This technology emerges from Drexel's College of Engineering, where the team, led by Associate Professor Amir Farnam, has spent the past five years refining a concrete mix that self-regulates its temperature to stay above freezing. Their efforts aim to reduce the environmental and financial burdens of snow and ice removal in northern U.S. states, which collectively spend over $2 billion annually on these operations and face significant road damage from winter weather.
Farnam explains, "Our objective is to enhance the durability of concrete surfaces by integrating special materials that enable the concrete to maintain a warmer surface temperature in cold weather." This innovation could substantially decrease the need for deicing chemicals and physical snow removal, protecting the infrastructure from weather-related deterioration.

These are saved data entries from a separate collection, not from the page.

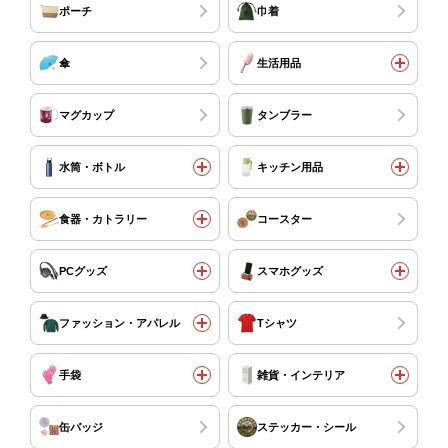
ポーチ
巾着
傘
生活用品
マグカップ
タンブラー
水筒・ボトル
キッチン用品
食器・カトラリー
コースター
PCグッズ
スマホグッズ
ファッション・アパレル
Tシャツ
手袋
雑貨・インテリア
缶バッジ
ステッカー・シール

The team's research, recently published in the American Society for Civil Engineering's Journal of Materials in Civil Engineering, showcases the real-world effectiveness of their self-heating concrete. Unlike previous laboratory-based successes, this study confirms the concrete's capability to melt snow and prevent ice formation outdoors, using only the thermal energy from the environment.
The secret to the concrete's thermal properties lies in low-temperature liquid paraffin, a phase-change material that releases heat as it solidifies. The Drexel researchers experimented with two methods of integrating this material into concrete, either by infusing porous aggregates with paraffin or incorporating microencapsulated paraffin directly. Outdoor tests revealed that slabs made with these materials could maintain surface temperatures between 42 and 55 degrees Fahrenheit for up to 10 hours in sub-freezing conditions, effectively melting snow and preventing ice buildup.
While not a complete substitute for snow plows in heavy snowfall, the technology promises enhanced road safety and reduced maintenance costs by minimizing ice formation. Furthermore, the research indicated that concrete treated with phase-change materials is more resistant to the freeze-thaw cycles that typically damage road surfaces.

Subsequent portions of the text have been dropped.